Saved entries
######

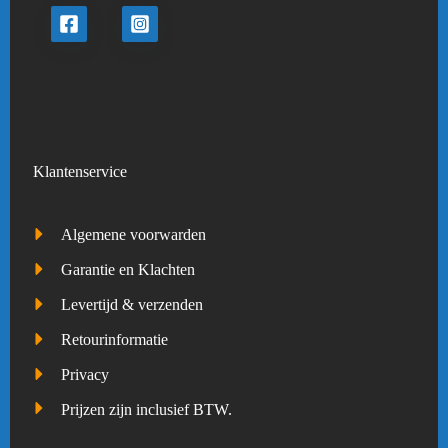
Klantenservice
Algemene voorwarden
Garantie en Klachten
Levertijd & verzenden
Retourinformatie
Privacy
Prijzen zijn inclusief BTW.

######

- _THE PROBLEM_: Each line from the one with "Algemene voorwarden" through the last line of the records above must be retyped exactly, and no other line may be given.

- _ANSWER_:
Algemene voorwarden
Garantie en Klachten
Levertijd & verzenden
Retourinformatie
Privacy
Prijzen zijn inclusief BTW.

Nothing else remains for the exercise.